Apologizing for Mistakes Reduces Mistakes!

Apologizing Reduces Mistakes

A study performed at Montreal’s Jewish General Hospital has found that apologizing for mistakes may actually help reduce the incidents of mistakes.

Full Disclosure

Three years ago the hospital implemented a “full disclosure policy” regarding mistakes make during patient care. The policy of admitting mistakes resulted in a 50% drop in “adverse incidents” (otherwise known as medical errors) over the past 3 years.

Provincial health care officials in Quebec are looking to use the hospital’s policy as a model to create a province wide registry of adverse incidents.

Admitting Mistakes Reduces Lawsuits

I have already talked about how admitting medical mistakes leads to a reduction in the number of medical malpractice lawsuits.

Admitting Mistakes Reduces Mistakes?

However, this study suggests the admitting medical errors may actually serve to reduce the number of errors themselves!

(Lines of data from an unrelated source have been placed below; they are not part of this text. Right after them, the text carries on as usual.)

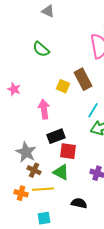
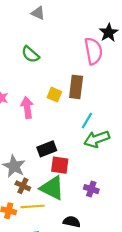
brown rectangle: (83, 79) -> (76, 87), turned 35
pink arrow: (44, 109) -> (27, 108), moved
green triangle: (61, 172) -> (52, 188), size x1.4

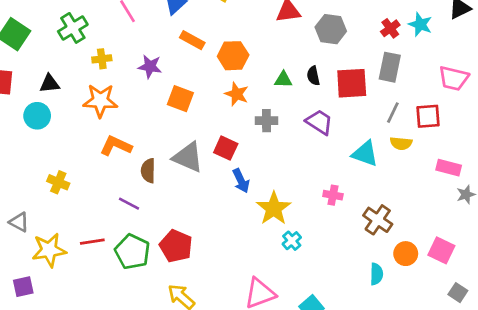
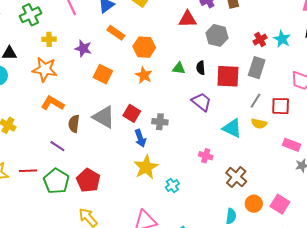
gray cross: (266, 121) -> (160, 122), moved
yellow star: (274, 208) -> (146, 167), moved

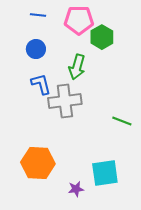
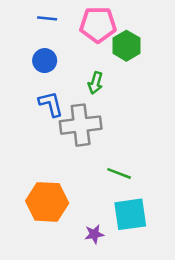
green arrow: (77, 67) -> (95, 83), size x0.7
green line: (122, 121) -> (119, 173), moved

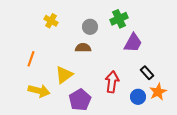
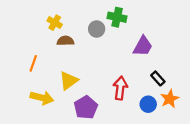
green cross: (119, 19) -> (117, 17), moved, turned 36
brown semicircle: (83, 48) -> (65, 41), moved

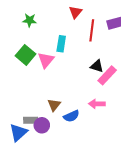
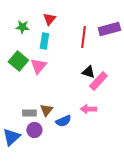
red triangle: (75, 12) -> (49, 19), moved
cyan rectangle: (61, 44) -> (44, 41), moved
gray rectangle: (31, 120) -> (29, 113), moved

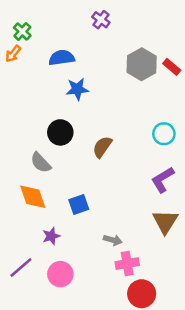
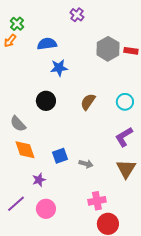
red rectangle: (172, 67) -> (131, 51), turned -32
brown semicircle: (102, 147) -> (88, 102), moved
gray semicircle: (41, 163) -> (18, 124), moved
gray arrow: (113, 240) -> (86, 164), moved

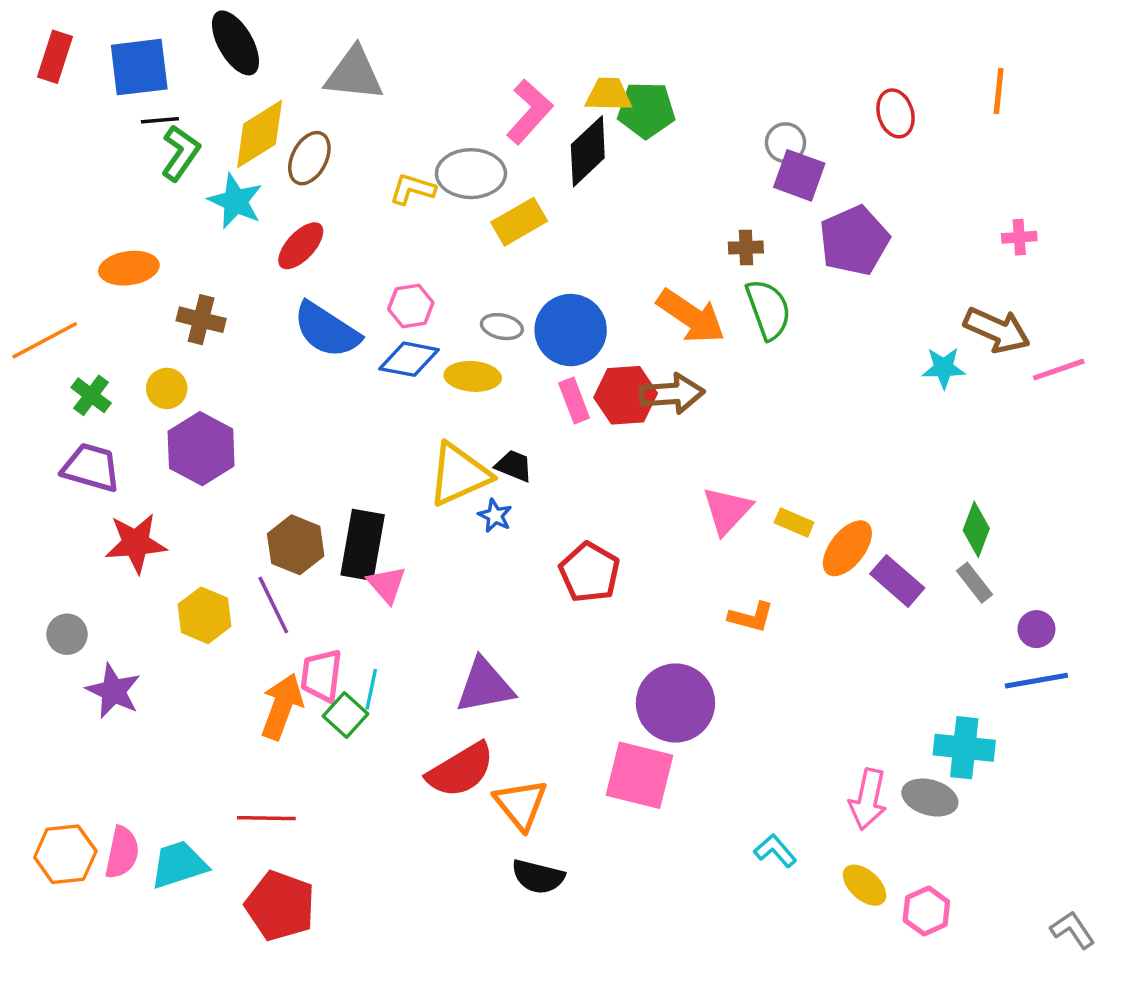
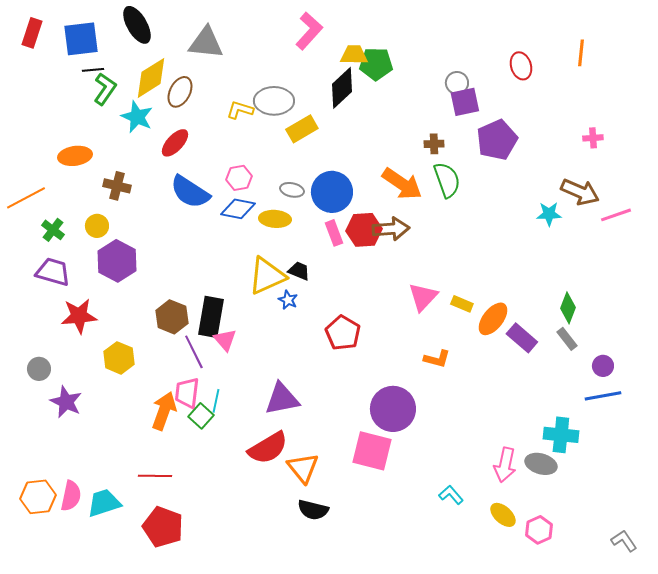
pink L-shape: (529, 112) -> (309, 31), moved
purple square: (799, 175) -> (465, 102), turned -32
purple line: (273, 605) -> (194, 352), moved

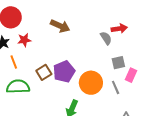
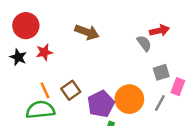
orange line: (14, 62) -> (45, 90), moved
purple pentagon: (64, 72) -> (101, 104), moved
gray line: (116, 87) -> (160, 103), turned 56

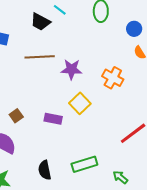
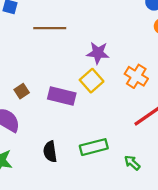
purple star: (71, 69) -> (98, 53), moved
orange cross: (113, 78) -> (136, 76), moved
purple rectangle: (53, 119) -> (62, 96), size x1.4

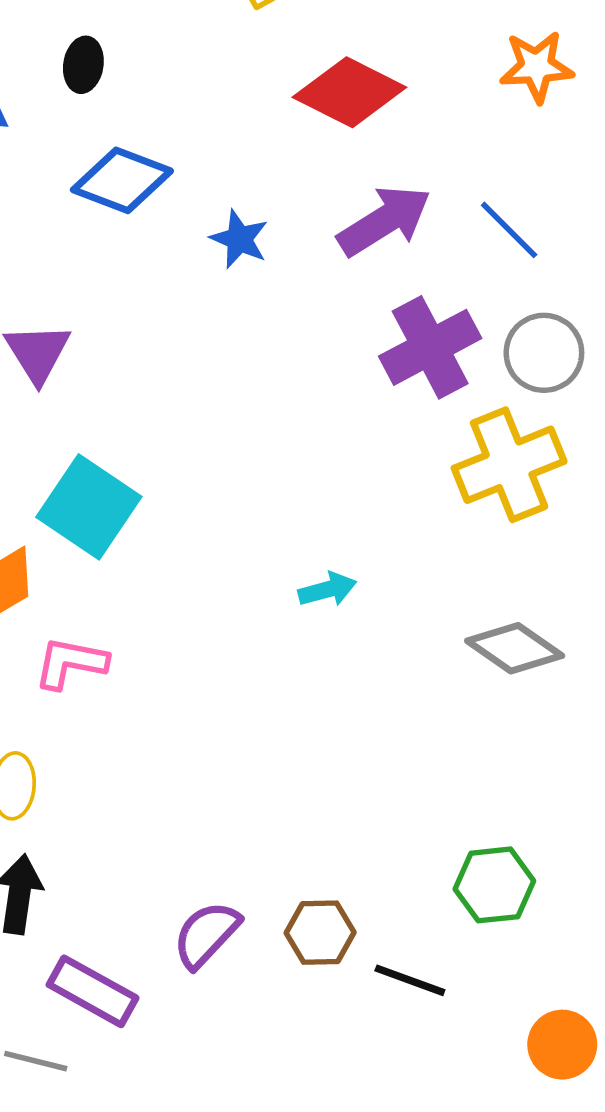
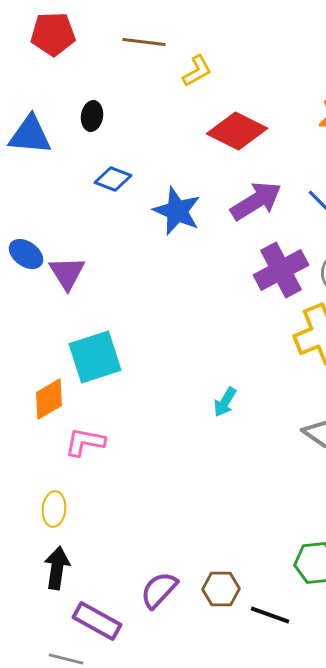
blue diamond: (122, 180) -> (113, 179), size x0.7
blue star: (239, 239) -> (177, 211), size x1.5
cyan square: (89, 507) -> (95, 357), turned 38
cyan arrow: (327, 590) -> (225, 402), turned 136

I’m not sure what that might account for the reduction. Perhaps when doctors, nurses and healthcare staff don’t feel compelled to maintain the “code of silence” they are more likely to report dangerous medical situations so that the situations can be corrected which, in turn, prevents further problems.

Bernie Weinstein, a patient advocate at Jewish General Hospital summarized the issue:

…to be told “don’t worry; its ok” is not the answer…what you really want to hear is, “we know what went wrong, and we are doing something. And we apologize. It won’t happen again because we are going to do something to ensure it doesn’t”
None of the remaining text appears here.